One instance where this is not the case is for venture capitalists. These investors, who can lend to businesses at will, are more interested in making a profit quickly. If they decide that a startup or a business is able to make money quickly, such as in the technology field, they might be open to approving a business loan. These cases are rare and depend entirely on the borrower’s ability to find a venture capitalist and explain their business plan.

Each lender is different and it is important to ask beforehand what requirements and documents are needed for a business loan. As a general guideline, a prospective borrower should have the following items ready when applying for a business loan post bankruptcy:

  • An updated business plan
  • Proof of consistent income
  • An explanation of the bankruptcy filing

Despite these preparations, business owners that have lived through a bankruptcy should realize that until their seven year period is over, their chances of acquiring a business loan will be lower than exemplary consumers.

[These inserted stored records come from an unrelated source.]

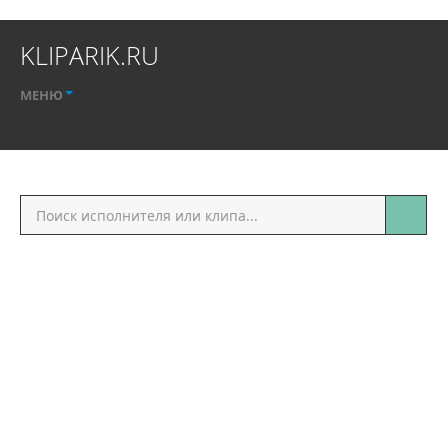
KLIPARIK.RU
МЕНЮ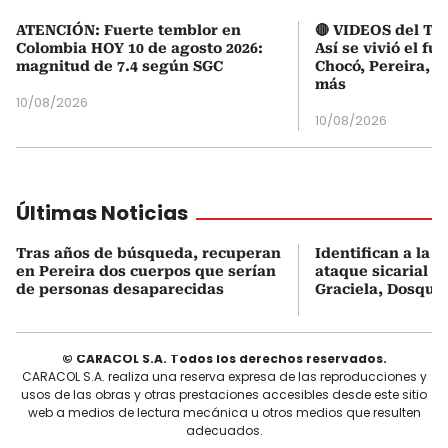
ATENCIÓN: Fuerte temblor en
🔴 VIDEOS del Te
Colombia HOY 10 de agosto 2026:
Así se vivió el fu
magnitud de 7.4 según SGC
Chocó, Pereira, C
más
10/08/2026
10/08/2026
Últimas Noticias
Tras años de búsqueda, recuperan
Identifican a la v
en Pereira dos cuerpos que serían
ataque sicarial r
de personas desaparecidas
Graciela, Dosque
© CARACOL S.A. Todos los derechos reservados.
CARACOL S.A. realiza una reserva expresa de las reproducciones y
usos de las obras y otras prestaciones accesibles desde este sitio
web a medios de lectura mecánica u otros medios que resulten
adecuados.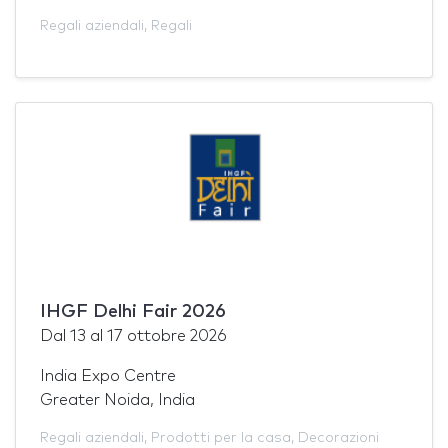
Regali aziendali
,
Regali
IHGF Delhi Fair 2026
Dal
13
al
17 ottobre 2026
India Expo Centre
Greater Noida, India
Regali aziendali
,
Prodotti per la casa
,
Decorazioni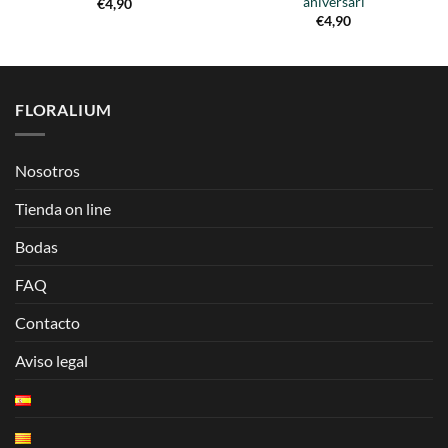
aniversari
€
4,90
€
4,90
FLORALIUM
Nosotros
Tienda on line
Bodas
FAQ
Contacto
Aviso legal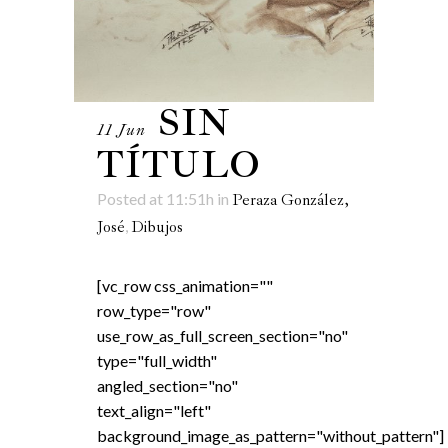
SIN
11 Jun
TÍTULO
Posted at 11:51h
in
Peraza González,
,
José
Dibujos
[vc_row css_animation=""
row_type="row"
use_row_as_full_screen_section="no"
type="full_width"
angled_section="no"
text_align="left"
background_image_as_pattern="without_pattern"]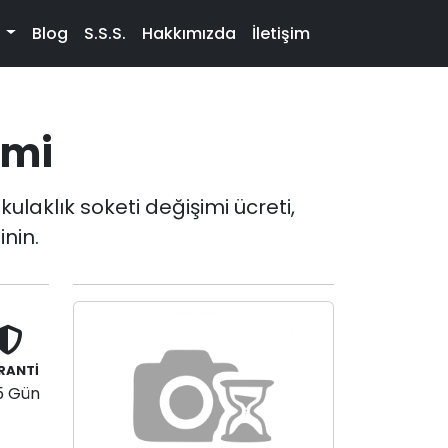
t
Blog
S.S.S.
Hakkımızda
İletişim
imi
ulaklık soketi değişimi ücreti,
inin.
RANTİ
5 Gün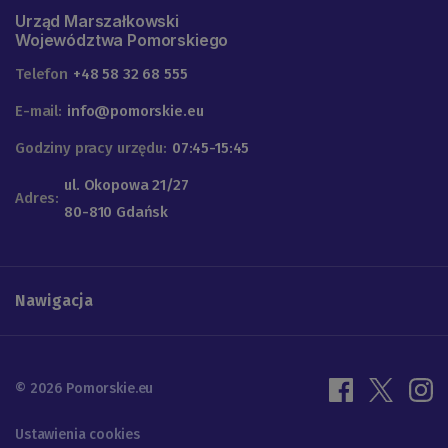
Urząd Marszałkowski
Województwa Pomorskiego
Telefon
+48 58 32 68 555
E-mail:
info@pomorskie.eu
Godziny pracy urzędu:
07:45-15:45
ul. Okopowa 21/27
Adres:
80-810 Gdańsk
Nawigacja
© 2026 Pomorskie.eu
Ustawienia cookies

Lenders will not view post-bankruptcy consumers in the same fashion as those with high credit scores above 750.

“They should be prepared to shop around, have a prepared explanation for what caused the bankruptcy filing and be able to demonstrate that their finances have now changed for the better,” Rode said.

It will take considerable effort, but if a consumer wants to strengthen or start a business after a bankruptcy, it can be done.

“With the right guidance, proper explanations, strong finances since the bankruptcy, and seeking out a lender who tends to be more sympathetic … even those with tough credit predicaments will be able to secure loans,” she said.